The next day, Toronto Sun columnist Sue-Ann Levy wrote a column citing unverified reviews on TripAdvisor of the same hotel, portraying it as dirty, dangerous and even a “9/11 training camp.” TripAdvisor told Global News these reviews did not come from “first-hand travel experience,” instead noting the listing was “being targeted for one reason or another.” Then, on Oct. 2, far-right mayoral candidate Faith Goldy — who has advocated for a “return” to a national population that is “96 per cent Euro Canadian” — held a press conference outside the hotel, while Levy wrote a viral column that included a TripAdvisor review falsely alleging goats were being slaughtered in the bathrooms.

Later that night, a woman walked into the hotel and started a fire on the third floor with a gas canister, in what police called an alleged arson.

Whether the arsonist was motivated by Goldy, the videographers, Levy or some combination of the three is difficult to say. Regardless, their proximity to each other is disturbing.

Levy didn’t correct her mistake in print until the end of October, and Postmedia did not formally acknowledge the incident until after a December ruling from the National NewsMedia Council that the Toronto Sun had committed a “serious breach of journalistic standards.”
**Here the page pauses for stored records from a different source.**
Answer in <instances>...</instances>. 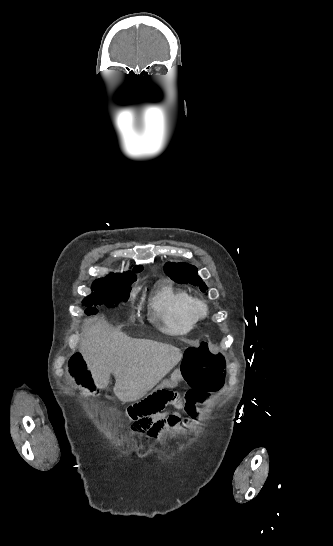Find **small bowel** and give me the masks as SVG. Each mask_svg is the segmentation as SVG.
I'll return each mask as SVG.
<instances>
[{"instance_id":"small-bowel-1","label":"small bowel","mask_w":333,"mask_h":546,"mask_svg":"<svg viewBox=\"0 0 333 546\" xmlns=\"http://www.w3.org/2000/svg\"><path fill=\"white\" fill-rule=\"evenodd\" d=\"M180 371L173 370L170 378H160L156 380V386L153 388L155 393H161L164 389H173L177 387V381L182 380L184 377L180 375ZM214 392H202L198 393L193 401H204L208 396ZM195 414V413H193ZM193 416V415H192ZM194 418V417H193ZM132 421L131 429L136 434H146L151 440L159 438L160 434L164 431H172L179 429L183 426V421L178 414L168 413L165 411H158L153 418H146L144 422H137L135 418H130Z\"/></svg>"}]
</instances>
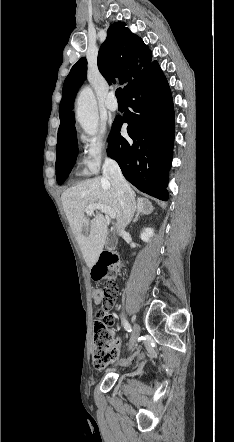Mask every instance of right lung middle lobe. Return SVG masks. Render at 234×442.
Returning <instances> with one entry per match:
<instances>
[{
  "label": "right lung middle lobe",
  "instance_id": "1",
  "mask_svg": "<svg viewBox=\"0 0 234 442\" xmlns=\"http://www.w3.org/2000/svg\"><path fill=\"white\" fill-rule=\"evenodd\" d=\"M56 178L62 184L73 168V163L78 154L76 132L62 146L56 148Z\"/></svg>",
  "mask_w": 234,
  "mask_h": 442
}]
</instances>
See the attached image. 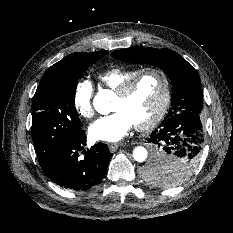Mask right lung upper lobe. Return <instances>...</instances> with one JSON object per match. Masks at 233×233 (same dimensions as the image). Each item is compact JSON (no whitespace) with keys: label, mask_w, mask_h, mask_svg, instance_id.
<instances>
[{"label":"right lung upper lobe","mask_w":233,"mask_h":233,"mask_svg":"<svg viewBox=\"0 0 233 233\" xmlns=\"http://www.w3.org/2000/svg\"><path fill=\"white\" fill-rule=\"evenodd\" d=\"M87 54H89V53H73V54L66 56L61 61L52 65L44 73L43 77L55 74V73L65 69V68H68L69 66H72V65L78 63V61H80L82 58H84Z\"/></svg>","instance_id":"right-lung-upper-lobe-1"}]
</instances>
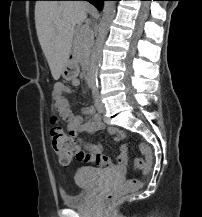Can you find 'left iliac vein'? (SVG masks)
<instances>
[{"label": "left iliac vein", "instance_id": "1", "mask_svg": "<svg viewBox=\"0 0 202 217\" xmlns=\"http://www.w3.org/2000/svg\"><path fill=\"white\" fill-rule=\"evenodd\" d=\"M95 107L99 113L105 112V105L103 104L99 93L95 96Z\"/></svg>", "mask_w": 202, "mask_h": 217}]
</instances>
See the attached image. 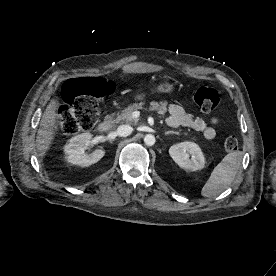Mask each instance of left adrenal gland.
Returning a JSON list of instances; mask_svg holds the SVG:
<instances>
[{"mask_svg": "<svg viewBox=\"0 0 276 276\" xmlns=\"http://www.w3.org/2000/svg\"><path fill=\"white\" fill-rule=\"evenodd\" d=\"M169 134H178V133L174 132V131H167V132H165V135H169Z\"/></svg>", "mask_w": 276, "mask_h": 276, "instance_id": "a2214340", "label": "left adrenal gland"}]
</instances>
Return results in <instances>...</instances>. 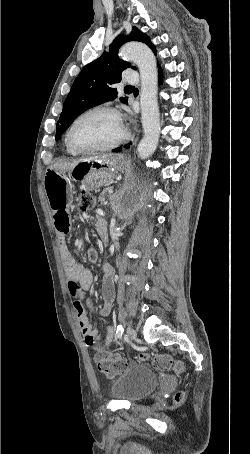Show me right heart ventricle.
I'll list each match as a JSON object with an SVG mask.
<instances>
[{"mask_svg":"<svg viewBox=\"0 0 250 454\" xmlns=\"http://www.w3.org/2000/svg\"><path fill=\"white\" fill-rule=\"evenodd\" d=\"M65 145H66V149H67V152H68V153L73 154V155L76 154V152L73 151V150L69 147V145H68V142H67V135H66V137H65Z\"/></svg>","mask_w":250,"mask_h":454,"instance_id":"right-heart-ventricle-1","label":"right heart ventricle"}]
</instances>
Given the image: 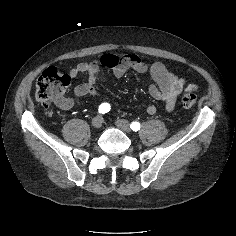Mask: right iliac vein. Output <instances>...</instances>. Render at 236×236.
Masks as SVG:
<instances>
[{
  "label": "right iliac vein",
  "mask_w": 236,
  "mask_h": 236,
  "mask_svg": "<svg viewBox=\"0 0 236 236\" xmlns=\"http://www.w3.org/2000/svg\"><path fill=\"white\" fill-rule=\"evenodd\" d=\"M103 124V118L101 116H96L92 119V126L94 128H100Z\"/></svg>",
  "instance_id": "right-iliac-vein-1"
}]
</instances>
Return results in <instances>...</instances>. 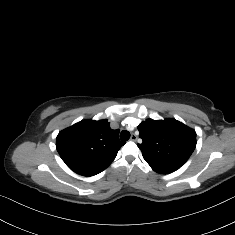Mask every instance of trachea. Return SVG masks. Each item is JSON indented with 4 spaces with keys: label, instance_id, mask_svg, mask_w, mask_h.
I'll use <instances>...</instances> for the list:
<instances>
[{
    "label": "trachea",
    "instance_id": "obj_1",
    "mask_svg": "<svg viewBox=\"0 0 235 235\" xmlns=\"http://www.w3.org/2000/svg\"><path fill=\"white\" fill-rule=\"evenodd\" d=\"M130 138V133L126 130H123L121 133H120V139L122 141H127L128 139Z\"/></svg>",
    "mask_w": 235,
    "mask_h": 235
}]
</instances>
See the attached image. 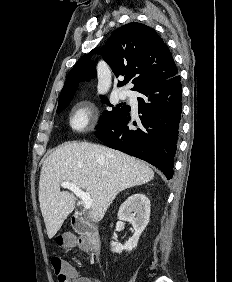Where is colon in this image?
<instances>
[{"label": "colon", "mask_w": 232, "mask_h": 282, "mask_svg": "<svg viewBox=\"0 0 232 282\" xmlns=\"http://www.w3.org/2000/svg\"><path fill=\"white\" fill-rule=\"evenodd\" d=\"M58 244L66 247L88 248V242L84 239H76L72 236H60ZM52 269L58 282H72L73 267L59 256H52L50 259Z\"/></svg>", "instance_id": "1"}]
</instances>
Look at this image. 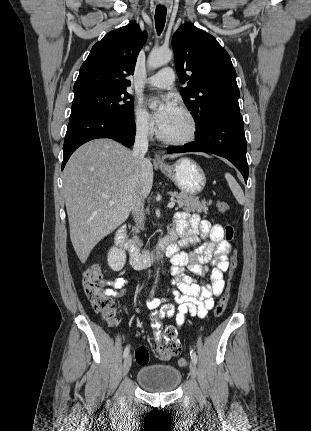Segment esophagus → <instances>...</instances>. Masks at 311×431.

Given Postmedia’s lack of adequate response to this incident, there’s little reason to believe they won’t run a story like this again as they seek to be more reliably conservative and that they won’t, consequently, put marginalized groups at further risk. This is especially disturbing considering that the chain owns nearly 30 per cent of the Canadian newspaper market, the largest share in a highly concentrated media landscape.

Although there are many people to blame for the dangers Postmedia poses, including government agencies that stood by as the company expanded its holdings, responsibility now falls on employees to take a stand and disrupt MacLeod’s plan to shift Postmedia further to the right.

Unfortunately, this does not seem likely en masse: Many of the chain’s most prominent voices are already right-wings. Moreover, those who aren’t enthusiastic right-wingers still accepted, and remain, at their jobs, despite the noxious history of some of the chain’s brands, including the Toronto Sun publishing blatantly homophobic articles and cartoons, defending South African apartheid and calling for society to embrace “the science of eugenics.”

There was, however, some resistance during the last federal election. Before the campaign, columnist Andrew Coyne was barred from publishing an alternate endorsement in the National Post and consequently resigned as comment editor. After the election, the editorial board at the Ottawa Citizen, which had been forced to endorse the Conservatives, also resigned. And, of course, Craig’s story depended on Postmedia employees.

The media landscape, and Canada as a whole, will be better served by more dissenters coming forward at Postmedia.

DISCLOSURE: Davide Mastracci completed a six-week internship at the National Post in the summer of 2015.